Michigan beers used to be named Stroh, Goebel, Altes and Carling Black Label, among others.
Now they carry labels such as Huma Lupa Licious, Diabolical IPA and Purple Gang Pilsner.
Some folks await the summer's first Bell's Oberon with the enthusiasm of wine connoisseurs anticipating the November release of Beaujolais Nouveau.
We're crazy for craft beer.
Michigan ranks fifth in the nation in the number of breweries, microbreweries and brewpubs, according to the Michigan Brewers Guild.
The state has 118 active brewer licenses, up 27 percent from just a year ago, said Scott Graham, executive director of the Brewers Guild.
Created in 1997, the Brewers Guild just wrapped up its 15th annual summer beer festival in Ypsilanti featuring 60 Michigan brewers and 450 beers.
And the Michigan Legislature designated July as Craft Beer Month.
What's behind the growth of all the breweries and brewpubs in the state?
"Great beer," Graham said. "We brew all different styles of beer here.
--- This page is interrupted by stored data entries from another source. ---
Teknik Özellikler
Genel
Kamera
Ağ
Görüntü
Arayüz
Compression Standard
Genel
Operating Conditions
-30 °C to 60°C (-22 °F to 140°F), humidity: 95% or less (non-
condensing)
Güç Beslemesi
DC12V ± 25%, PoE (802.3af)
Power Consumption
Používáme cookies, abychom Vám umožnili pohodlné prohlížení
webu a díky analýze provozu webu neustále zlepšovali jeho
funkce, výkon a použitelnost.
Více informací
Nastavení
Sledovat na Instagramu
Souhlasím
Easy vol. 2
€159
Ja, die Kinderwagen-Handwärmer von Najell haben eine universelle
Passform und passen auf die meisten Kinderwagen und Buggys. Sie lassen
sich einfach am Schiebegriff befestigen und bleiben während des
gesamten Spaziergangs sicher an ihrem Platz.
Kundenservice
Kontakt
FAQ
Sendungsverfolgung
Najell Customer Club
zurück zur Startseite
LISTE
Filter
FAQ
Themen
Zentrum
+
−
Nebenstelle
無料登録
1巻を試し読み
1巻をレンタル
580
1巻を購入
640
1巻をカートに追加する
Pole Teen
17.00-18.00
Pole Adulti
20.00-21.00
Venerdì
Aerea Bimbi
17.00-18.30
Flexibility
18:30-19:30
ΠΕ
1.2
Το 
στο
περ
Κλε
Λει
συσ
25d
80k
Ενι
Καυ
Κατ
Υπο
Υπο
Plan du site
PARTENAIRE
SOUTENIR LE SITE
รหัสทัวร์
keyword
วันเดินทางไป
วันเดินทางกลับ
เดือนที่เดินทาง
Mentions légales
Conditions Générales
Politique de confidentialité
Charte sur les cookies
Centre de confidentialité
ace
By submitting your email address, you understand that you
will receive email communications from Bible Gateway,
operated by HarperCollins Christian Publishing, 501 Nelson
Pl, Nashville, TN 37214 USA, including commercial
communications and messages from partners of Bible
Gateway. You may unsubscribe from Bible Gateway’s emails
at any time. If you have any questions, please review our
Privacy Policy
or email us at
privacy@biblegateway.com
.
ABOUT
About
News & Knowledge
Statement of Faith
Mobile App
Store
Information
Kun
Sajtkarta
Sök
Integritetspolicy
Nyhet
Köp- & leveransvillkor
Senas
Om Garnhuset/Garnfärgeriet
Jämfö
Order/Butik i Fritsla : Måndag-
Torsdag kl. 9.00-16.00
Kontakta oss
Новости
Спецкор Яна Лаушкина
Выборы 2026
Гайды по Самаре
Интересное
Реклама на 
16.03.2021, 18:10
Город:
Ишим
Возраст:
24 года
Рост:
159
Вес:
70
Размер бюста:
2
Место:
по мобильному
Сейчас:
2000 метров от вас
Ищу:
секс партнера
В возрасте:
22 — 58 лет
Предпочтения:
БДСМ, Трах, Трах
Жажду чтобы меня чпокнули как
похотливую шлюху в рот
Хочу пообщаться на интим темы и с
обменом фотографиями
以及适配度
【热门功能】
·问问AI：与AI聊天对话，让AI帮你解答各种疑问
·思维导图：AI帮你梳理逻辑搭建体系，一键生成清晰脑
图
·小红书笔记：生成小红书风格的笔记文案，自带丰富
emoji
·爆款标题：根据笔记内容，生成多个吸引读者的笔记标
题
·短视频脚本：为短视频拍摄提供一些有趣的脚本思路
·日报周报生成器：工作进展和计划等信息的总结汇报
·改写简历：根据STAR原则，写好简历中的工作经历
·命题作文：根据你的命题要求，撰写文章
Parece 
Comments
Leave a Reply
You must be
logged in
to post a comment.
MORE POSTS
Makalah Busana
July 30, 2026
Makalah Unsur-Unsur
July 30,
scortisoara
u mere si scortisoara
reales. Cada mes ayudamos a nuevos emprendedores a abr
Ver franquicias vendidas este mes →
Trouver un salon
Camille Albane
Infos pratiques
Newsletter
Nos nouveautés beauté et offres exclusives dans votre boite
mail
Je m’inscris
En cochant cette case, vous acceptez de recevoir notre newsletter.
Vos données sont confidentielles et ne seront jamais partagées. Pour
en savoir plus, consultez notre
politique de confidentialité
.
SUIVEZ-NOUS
Michigan people are loyal purchasers of locally made products.
"And a six pack is still an affordable luxury," Graham said.
The technical definition of a craft brewer is one that is licensed to produce less than 30,000 barrels a year.
Graham said he defines craft beer more by quality than quantity.
Bell's Brewery, headquartered in Galesburg, near Kalamazoo, has a standard brewer's license, not a craft beer license. Bell's is the 13th largest brewing company in the United States.
"But I still think of them as a craft brewer," Graham said.
Michigan brewers pump $133 million a year into the state economy, including $24 million in employee compensation, according the Brewers Guild.
Despite the growth of craft beer in Michigan, we still drink a lot of Bud and Miller.
Michigan-made beer accounts for just 3.5 percent of the state's beer consumption. The Brewer's Guild's long-term goal is to boost that share to 10 percent.
Graham said the industry is hindered by state regulations that make it difficult for small breweries and brewpubs to grow.
Craft beer producers are seeking various licensing changes that would allow them to more easily distribute their products.
"It's a heavily regulated industry at the state and federal level," Graham said. "We sure would like to have easier access to consumers and have government get out of the way," Graham said.
The state Office of Regulatory Reform recently issued a number of recommendations favorable to the industry, but those recommendations are a long way from becoming law.
Graham said small breweries also struggle to find retail outlets for their products.
"They have a hard time working through those issues," he said. "There is a lot of competition for shelf space" in retail stores.
But how can you resist a beer with a name like Huma Lupa Licious?